[Materials provided]

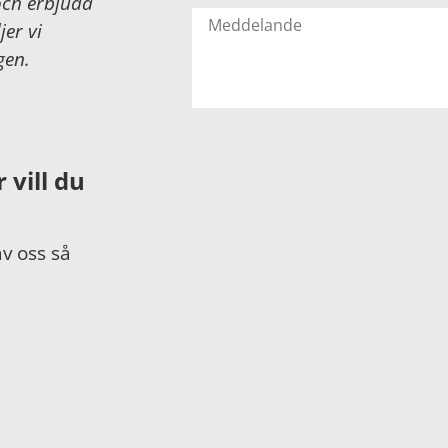
och erbjuda
jer vi
gen.
 vill du
av oss så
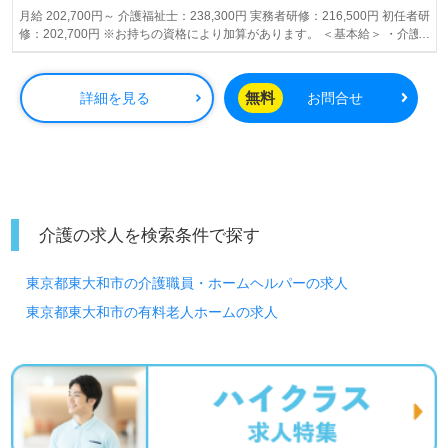
月給 202,700円～ 介護福祉士：238,300円 実務者研修：216,500円 初任者研
修：202,700円 ※お持ちの資格により加算があります。 ＜基本給＞ ・介護
福祉士：196,300円～ ・実務者、ヘル1：181,500円～ ・初任者、ヘル2：
167,700円～ 【給与内訳】介護福祉士の場合 「月給」238,300円 ・基本給：
196,300円 +夜勤手当：25,000円（5回分） +日祝手当：4,000円（2回分）
無料
詳細を見る
お問合せ
+精勤手当：6,000円 +特別手当：7,000円 ※他◇手当は該当者別途支給 「年
収」3,252,200円 ・賞与：392,600円 ≪手当詳細≫ ◆夜勤手当：5,000円/回
（月5回くらい） ◆日祝手当：2,000円/回（月2回くらい） ◆精皆勤手当：
6,000円/月 ◇特別手当：7,000円/月 ※介護福祉士のみ ◇子供手当 ・～2歳
（通園）：25,000円/人月 ・3歳～就学前：10,000円/人月 ◇年末年始手当 ◇
時間外手当：1分から支給 ◇通勤手当：50,000円月上限 【昇給】年1回 【賞
与】年2回（5月、11月）※入社後4ヵ月目からが評価対象。 ≪給与支払≫月
末締め翌15日 賞与あり 昇給あり
介護の求人を検索条件で探す
東京都東大和市の介護職員・ホームヘルパーの求人
東京都東大和市の有料老人ホームの求人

[/Materials provided]

## Exercise instructions:
Among the entries, copy every line containing the word "夜勤手当".

## Output of the exercise:
196,300円 +夜勤手当：25,000円（5回分） +日祝手当：4,000円（2回分）
収」3,252,200円 ・賞与：392,600円 ≪手当詳細≫ ◆夜勤手当：5,000円/回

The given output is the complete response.